__Prompt__
What is needed here is an exact printout of the data, with no pictures included.

>>>>>

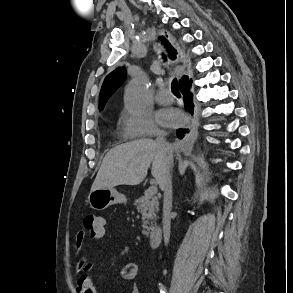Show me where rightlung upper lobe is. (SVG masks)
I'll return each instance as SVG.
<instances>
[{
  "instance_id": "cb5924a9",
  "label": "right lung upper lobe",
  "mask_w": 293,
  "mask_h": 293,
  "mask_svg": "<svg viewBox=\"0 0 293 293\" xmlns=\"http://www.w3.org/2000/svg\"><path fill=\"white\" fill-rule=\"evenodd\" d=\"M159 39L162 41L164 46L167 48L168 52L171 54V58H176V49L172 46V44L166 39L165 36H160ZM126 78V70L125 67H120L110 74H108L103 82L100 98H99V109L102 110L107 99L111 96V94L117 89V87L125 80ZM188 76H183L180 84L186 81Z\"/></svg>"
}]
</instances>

<<<<<

__Worked solution__
Show me where rightlung upper lobe is. (SVG masks)
I'll return each instance as SVG.
<instances>
[{
  "instance_id": "cb5924a9",
  "label": "right lung upper lobe",
  "mask_w": 293,
  "mask_h": 293,
  "mask_svg": "<svg viewBox=\"0 0 293 293\" xmlns=\"http://www.w3.org/2000/svg\"><path fill=\"white\" fill-rule=\"evenodd\" d=\"M159 39L162 41L164 46L167 48L168 52L171 54V58H176V49L172 46V44L166 39L165 36H160ZM126 78V70L125 67H120L110 74H108L103 82L100 98H99V109L102 110L107 99L111 96V94L117 89V87L125 80ZM188 76H183L180 84L186 81Z\"/></svg>"
}]
</instances>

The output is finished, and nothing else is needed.